• **Requirement**
Locate each line below that includes "стройматериалы" and reproduce it.

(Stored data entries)
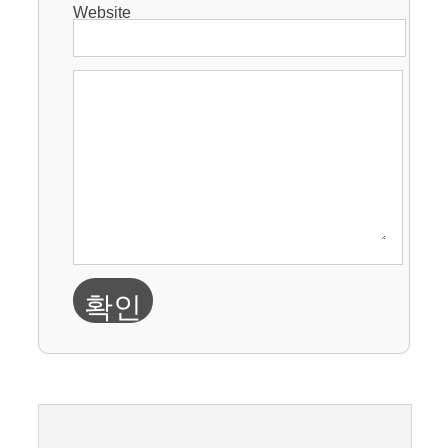
Website
확인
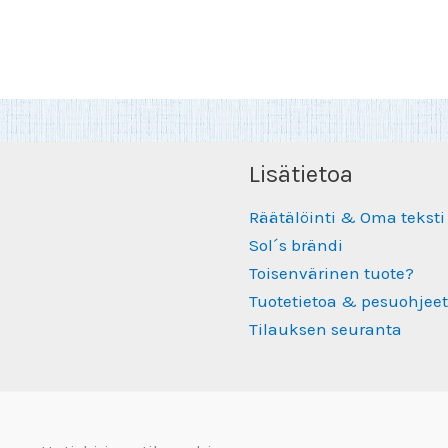
Lisätietoa
Räätälöinti & Oma teksti
Sol´s brändi
Toisenvärinen tuote?
Tuotetietoa & pesuohjeet
Tilauksen seuranta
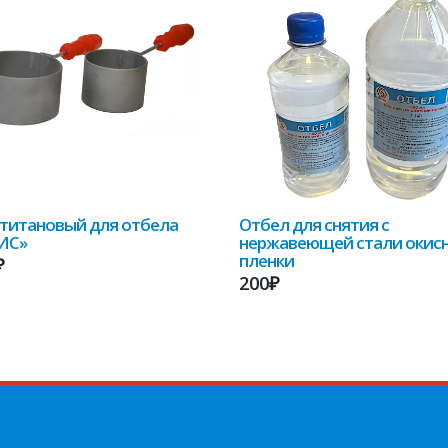
титановый для отбела
Отбел для снятия с
ИС»
нержавеющей стали окис
пленки
₽
200₽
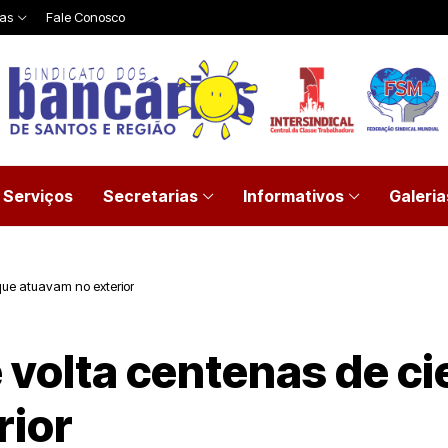
ias
Fale Conosco
Serviços
Secretarias
Informativos
Galeria
que atuavam no exterior
 volta centenas de ci
rior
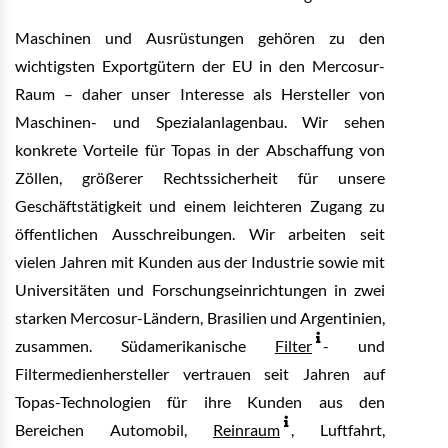
Maschinen und Ausrüstungen gehören zu den
wichtigsten Exportgütern der EU in den Mercosur-
Raum – daher unser Interesse als Hersteller von
Maschinen- und Spezialanlagenbau. Wir sehen
konkrete Vorteile für Topas in der Abschaffung von
Zöllen, größerer Rechtssicherheit für unsere
Geschäftstätigkeit und einem leichteren Zugang zu
öffentlichen Ausschreibungen. Wir arbeiten seit
vielen Jahren mit Kunden aus der Industrie sowie mit
Universitäten und Forschungseinrichtungen in zwei
starken Mercosur-Ländern, Brasilien und Argentinien,
zusammen. Südamerikanische
Filter
- und
Filtermedienhersteller vertrauen seit Jahren auf
Topas-Technologien für ihre Kunden aus den
Bereichen Automobil,
Reinraum
, Luftfahrt,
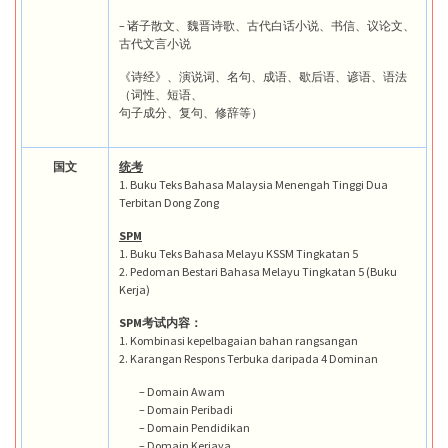
– 诸子散文、魏晋诗歌、古代白话小说、书信、议论文、
古代文言小说
《诗经》、演说词、名句、成语、歇后语、谚语、语法
（词性、短语、
句子成分、复句、修辞等）
国文
统考
1. Buku Teks Bahasa Malaysia Menengah Tinggi Dua
Terbitan Dong Zong
SPM
1. Buku Teks Bahasa Melayu KSSM Tingkatan 5
2. Pedoman Bestari Bahasa Melayu Tingkatan 5 (Buku
Kerja)
SPM考试内容：
1. Kombinasi kepelbagaian bahan rangsangan
2. Karangan Respons Terbuka daripada 4 Dominan
– Domain Awam
– Domain Peribadi
– Domain Pendidikan
– Domain Kerjaya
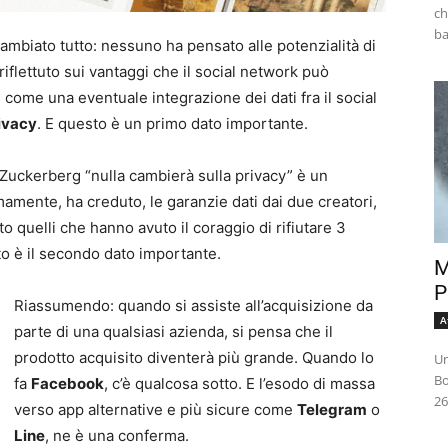
ch
ambiato tutto: nessuno ha pensato alle potenzialità di
lettuto sui vantaggi che il social network può
come una eventuale integrazione dei dati fra il social
rivacy
. E questo è un primo dato importante.
 Zuckerberg “nulla cambierà sulla privacy” è un
mamente, ha creduto, le garanzie dati dai due creatori,
to quelli che hanno avuto il coraggio di rifiutare 3
to è il secondo dato importante.
M
P
Riassumendo: quando si assiste all’acquisizione da
A
parte di una qualsiasi azienda, si pensa che il
prodotto acquisito diventerà più grande. Quando lo
Un
Bo
fa
Facebook
, c’è qualcosa sotto. E l’esodo di massa
26
verso app alternative e più sicure come
Telegram
o
Line
, ne è una conferma.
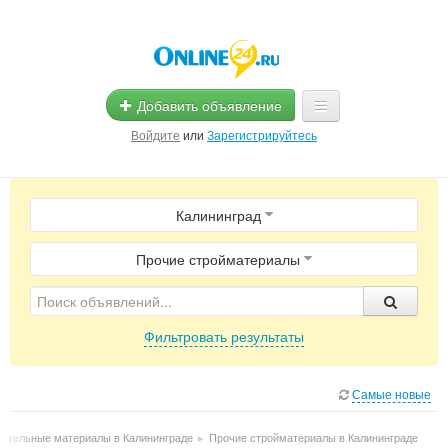
Добавить объявление
Войдите
или
Зарегистрируйтесь
Главная
Калининград
Помощь
Услуги
Прочие стройматериалы
Реклама
Фильтровать результаты
Магазины
Объявления
Самые новые
оительные материалы в Калининграде
▸
Прочие стройматериалы в Калининграде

• **Exercise output**
Прочие стройматериалы
Прочие стройматериалы в Калининграде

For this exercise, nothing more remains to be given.